My husband returns to the same reefs every year in the Bahamas, where he has been teaching a coral reef ecology class for the last 14 years. On his 2008 trip, he noticed that the reef fish were missing. The culprits were quickly identified — and during his 2009 course, he and his students were eating them.
Lionfish do not belong in the Caribbean. They are native to the South Pacific and Indian Ocean and made their way into the Caribbean through the release (the exact event is unknown) of aquarium fish. Some say they were in a tank that was destroyed in Hurricane Andrew in 1992. Others say it was a release of just 3 or 6 specimens. Whatever the case, lionfish are now spotted as far north as Rhode Island, and are popping up all over the Caribbean, from Colombia to the Virgin Islands to the Bahamas.
The Bahamas‘ marine ecosystem has already been hard hit. The people that know these reefs well are witnessing a rapid decline in reef fish thanks to these voracious predators, which have an appetite for juvenile reef fish. Their method of attack is particularly unique. Instead of an ambush attack or high-speed chase, lionfish make their presence known and confuse their prey by displaying their beautiful fins like a peacock, slowly dancing towards their prey and then rapidly sucking the prey into their mouths like a vacuum. This technique is so effective because no other predator in the Caribbean uses it — so prey are not adapted to avoid it.

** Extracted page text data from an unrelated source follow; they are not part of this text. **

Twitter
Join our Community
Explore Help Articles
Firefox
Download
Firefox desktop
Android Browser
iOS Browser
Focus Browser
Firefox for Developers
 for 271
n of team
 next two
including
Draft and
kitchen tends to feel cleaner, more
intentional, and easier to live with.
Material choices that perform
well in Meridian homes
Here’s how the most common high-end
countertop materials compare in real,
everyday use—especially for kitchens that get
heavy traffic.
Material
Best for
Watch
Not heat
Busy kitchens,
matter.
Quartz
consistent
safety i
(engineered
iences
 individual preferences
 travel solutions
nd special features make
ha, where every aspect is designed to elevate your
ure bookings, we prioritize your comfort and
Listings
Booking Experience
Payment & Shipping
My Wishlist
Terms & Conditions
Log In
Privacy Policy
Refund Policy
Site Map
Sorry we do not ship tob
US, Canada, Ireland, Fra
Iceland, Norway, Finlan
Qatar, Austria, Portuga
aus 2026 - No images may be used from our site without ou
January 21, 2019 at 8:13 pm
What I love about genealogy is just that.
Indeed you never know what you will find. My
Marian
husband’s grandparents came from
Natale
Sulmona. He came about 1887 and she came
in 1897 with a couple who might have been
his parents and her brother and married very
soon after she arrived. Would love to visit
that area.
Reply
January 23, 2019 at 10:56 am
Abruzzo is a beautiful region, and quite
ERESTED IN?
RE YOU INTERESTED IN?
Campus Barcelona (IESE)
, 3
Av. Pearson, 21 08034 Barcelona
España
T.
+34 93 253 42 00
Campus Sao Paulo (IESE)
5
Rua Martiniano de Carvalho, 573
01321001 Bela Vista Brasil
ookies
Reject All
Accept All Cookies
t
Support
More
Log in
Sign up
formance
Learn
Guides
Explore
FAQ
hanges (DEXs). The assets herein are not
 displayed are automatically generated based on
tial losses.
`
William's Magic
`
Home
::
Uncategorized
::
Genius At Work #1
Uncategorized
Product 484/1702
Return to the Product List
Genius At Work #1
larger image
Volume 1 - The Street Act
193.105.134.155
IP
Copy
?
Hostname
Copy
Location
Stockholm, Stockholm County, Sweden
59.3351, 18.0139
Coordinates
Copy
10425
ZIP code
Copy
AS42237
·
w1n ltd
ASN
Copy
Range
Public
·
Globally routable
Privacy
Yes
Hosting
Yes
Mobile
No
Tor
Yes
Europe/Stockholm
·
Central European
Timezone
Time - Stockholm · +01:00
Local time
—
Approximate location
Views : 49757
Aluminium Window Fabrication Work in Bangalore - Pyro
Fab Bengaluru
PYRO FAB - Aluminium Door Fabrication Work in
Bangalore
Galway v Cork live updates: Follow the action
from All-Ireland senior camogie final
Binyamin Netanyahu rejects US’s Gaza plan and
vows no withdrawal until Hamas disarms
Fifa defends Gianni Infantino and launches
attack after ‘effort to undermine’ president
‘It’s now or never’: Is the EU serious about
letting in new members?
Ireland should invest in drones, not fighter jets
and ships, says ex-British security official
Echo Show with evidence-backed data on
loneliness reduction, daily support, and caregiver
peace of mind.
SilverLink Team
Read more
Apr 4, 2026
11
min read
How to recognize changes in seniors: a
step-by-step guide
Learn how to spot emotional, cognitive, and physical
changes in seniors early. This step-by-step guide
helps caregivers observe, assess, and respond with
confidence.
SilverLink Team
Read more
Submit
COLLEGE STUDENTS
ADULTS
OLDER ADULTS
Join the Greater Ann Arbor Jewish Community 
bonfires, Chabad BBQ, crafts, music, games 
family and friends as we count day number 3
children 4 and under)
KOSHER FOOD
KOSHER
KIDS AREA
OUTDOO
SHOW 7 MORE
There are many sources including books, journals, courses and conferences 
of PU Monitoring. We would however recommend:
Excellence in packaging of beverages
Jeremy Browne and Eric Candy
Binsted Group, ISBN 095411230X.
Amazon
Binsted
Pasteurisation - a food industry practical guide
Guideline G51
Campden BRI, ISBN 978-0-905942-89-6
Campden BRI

Lionfish have no natural predators in Caribbean waters and are thriving on the tasty but already dwindling choice of baby reef fish. Some think that native grouper might have preyed on lionfish — but because grouper are overfished in the Caribbean (and in most parts of the world), the options beyond human predators are few.

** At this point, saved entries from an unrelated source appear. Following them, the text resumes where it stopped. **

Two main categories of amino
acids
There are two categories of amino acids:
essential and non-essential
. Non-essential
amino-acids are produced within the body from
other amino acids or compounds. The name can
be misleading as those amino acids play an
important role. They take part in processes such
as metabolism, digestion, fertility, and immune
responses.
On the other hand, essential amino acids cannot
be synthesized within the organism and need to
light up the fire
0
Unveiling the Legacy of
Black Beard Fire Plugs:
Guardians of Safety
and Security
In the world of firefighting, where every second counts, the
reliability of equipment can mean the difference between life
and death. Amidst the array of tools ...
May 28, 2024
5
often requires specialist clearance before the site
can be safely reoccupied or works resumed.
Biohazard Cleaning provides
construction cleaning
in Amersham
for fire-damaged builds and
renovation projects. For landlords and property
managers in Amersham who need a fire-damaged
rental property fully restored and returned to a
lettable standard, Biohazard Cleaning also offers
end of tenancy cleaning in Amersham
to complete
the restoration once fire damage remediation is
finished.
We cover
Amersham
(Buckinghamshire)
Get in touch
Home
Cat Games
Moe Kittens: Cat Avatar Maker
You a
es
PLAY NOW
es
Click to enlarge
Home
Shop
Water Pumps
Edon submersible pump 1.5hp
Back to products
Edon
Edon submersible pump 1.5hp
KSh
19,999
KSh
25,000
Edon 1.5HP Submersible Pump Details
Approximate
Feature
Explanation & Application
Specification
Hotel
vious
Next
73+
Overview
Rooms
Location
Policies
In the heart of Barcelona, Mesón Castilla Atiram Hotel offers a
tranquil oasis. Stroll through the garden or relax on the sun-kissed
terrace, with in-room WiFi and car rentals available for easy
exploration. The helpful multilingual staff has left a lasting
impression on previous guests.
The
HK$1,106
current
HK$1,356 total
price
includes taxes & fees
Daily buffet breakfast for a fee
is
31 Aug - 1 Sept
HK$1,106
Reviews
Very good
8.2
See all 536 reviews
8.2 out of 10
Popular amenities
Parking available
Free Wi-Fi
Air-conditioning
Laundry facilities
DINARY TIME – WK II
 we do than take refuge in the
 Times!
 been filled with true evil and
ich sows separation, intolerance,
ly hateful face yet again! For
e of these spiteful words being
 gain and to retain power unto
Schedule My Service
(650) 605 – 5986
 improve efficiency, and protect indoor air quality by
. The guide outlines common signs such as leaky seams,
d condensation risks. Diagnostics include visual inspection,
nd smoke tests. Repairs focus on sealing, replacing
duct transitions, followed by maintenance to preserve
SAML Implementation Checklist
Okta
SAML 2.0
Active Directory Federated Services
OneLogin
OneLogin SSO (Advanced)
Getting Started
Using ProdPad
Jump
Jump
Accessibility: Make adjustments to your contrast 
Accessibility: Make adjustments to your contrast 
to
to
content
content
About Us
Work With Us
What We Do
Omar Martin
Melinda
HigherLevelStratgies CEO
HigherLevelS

As the distribution of lionfish in the Caribbean expands and the severity of this invasion is becoming more apparent, managers are trying to figure out what to do before the adult populations of reef fish are seriously affected. In the Bahamas, they have issued a “kill on sight” directive. The Caribbean Fisheries Management Council has even developed a Most Wanted Poster to encourage removal of these fish.
The best way to get rid of them? Put them on the menu! In Asia, lionfish are a popular menu item. That’s not yet the case in the Caribbean, so folks are working to change the culture of fear that surrounds lionfish (they have toxic spines that really hurt when they touch you) into a culture of desire for a delightful bite of this light and tasty fish. There are even websites that are collecting lionfish recipes — everything from sushi to Bahamian style fritters to smoked lionfish dip (yum!).
The hope is that people will be motivated to hunt and remove these fish, taking advantage of the existing tradition of artisanal fishing in the Caribbean and turning fishers toward this undesirable species and perhaps away from dwindling populations of grouper and snapper.
An additional approach to this problem — and one that would benefit the reef in DEHE multiple ways as well — would be to beef up protection of large predators such as grouper and sharks so that they can work to keep this ecosystem in balance and potentially keep the lionfish population in check.
My husband’s students decided to do a small research project to examine the gut contents (i.e., what is in the bellies) of lionfish they found on the Bahamian reefs, and discovered that their bellies were quite full of baby reef fish. The reward for their efforts was a yummy dinner of fried lionfish…and my husband assures me that in terms of flavor and texture, they compete with any flakey white fish you can think of or catch in the Caribbean. So…
This is probably the only time you’ll hear me advocating for people to eat fish. If you want to eat fish, I’d usually refer you to Monterrey Bay Aquarium’s Seafood Watch — a guide that helps diners make decisions about the most sustainable and healthy options for seafood. However, when it comes to lionfish in the Caribbean, I say chow down to your heart’s content!